Abstract: Machine Learning meets Visualization
Over the last years, the field of machine learning has substantially changed the work in many different scientific disciplines, including the visualization community. Based on our experience of conducting projects at the intersection of machine learning (ML) and interactive visualization (Vis) over the last decade, my talk will reflect on and discuss the current relation between these two areas. For that purpose, the talk’s structure will follow two main ideas. First, I will talk about *Vis for ML*, that is, the idea that visualization can help machine learning researchers and practitioners gaining interesting insights into their models. Here, I will specifically focus on visual parameter space analysis, and illustrate how this approach can help to better understand ML models, such as dimensionality reduction, clustering, and classification models. In the second part, I will turn the relationship around and discuss the contribution that *ML for Vis* can make. While other communities seem to have been much quicker in adopting ML pipelines, ML for Vis has gained little attention so far, but bears the potential to partly or even fully automatize the visualization design process. This new approach might potentially lead to a fundamental paradigm shift in how visualization research and design will be done in the future.
Dimitar Jetchv is a world-renowend cryptographer, CTO and Co-Founder of the security company INPHER with headquarters in New York City, San Francisco and Lausanne, Switzerland. His work focuses on secret computing, multiparty computation and fully homomorphic encryption to tackle modern big data privacy and security challenges.
Abstract: Scalable Privacy-Preserving Computing with High Numerical Precision
In this talk, I will present and discuss recent novel techniques for scalable privacy-preserving computing with high numerical precision.
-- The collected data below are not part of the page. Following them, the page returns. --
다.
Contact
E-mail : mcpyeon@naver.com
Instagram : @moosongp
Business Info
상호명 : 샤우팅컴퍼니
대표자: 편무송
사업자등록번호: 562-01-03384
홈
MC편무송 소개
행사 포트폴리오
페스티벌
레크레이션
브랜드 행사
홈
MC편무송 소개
Apart from well-known applications to engineering and scientific problems (such as satellite collision detection), high-precision computing on large datasets is becoming relevant to machine and statistical learning systems designed to detect rare events (such as fraud transactions in FinTech, predictive maintenance in manufacturing, or rare diseases in healthcare). I will describe an approach based on Fourier transforms that allows to evaluate efficiently various non-linear functions in the setting of secure multi-party computations (SMPC). Finally, I will present a novel practical and scalable data-independent approach to compiling privacy-preserving programs that is applicable to both SMPC systems and fully-homomorphic encryption (FHE) systems.